● **TASK GOAL**
Go line by line through the entries below and count those containing the string "Google"; give only the count.

● **EXERCISE DATA**
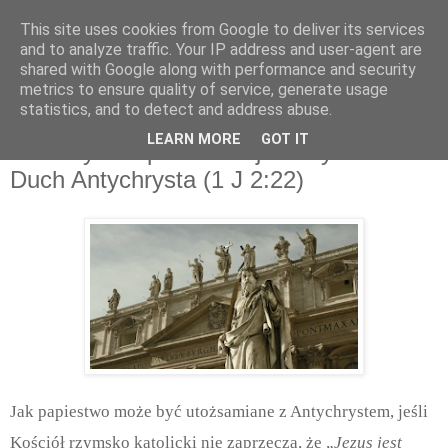
This site uses cookies from Google to deliver its services
and to analyze traffic. Your IP address and user-agent are
shared with Google along with performance and security
metrics to ensure quality of service, generate usage
statistics, and to detect and address abuse.
sobota, czerwca 24, 2023
LEARN MORE
GOT IT
Jak Rzym zaprzecza Ojcu i Synowi.
Duch Antychrysta (1 J 2:22)
Jak papiestwo może być utożsamiane z Antychrystem, jeśli
Kościół rzymsko katolicki nie zaprzecza, że „
Jezus jest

● **PROBLEM SOLUTION**
2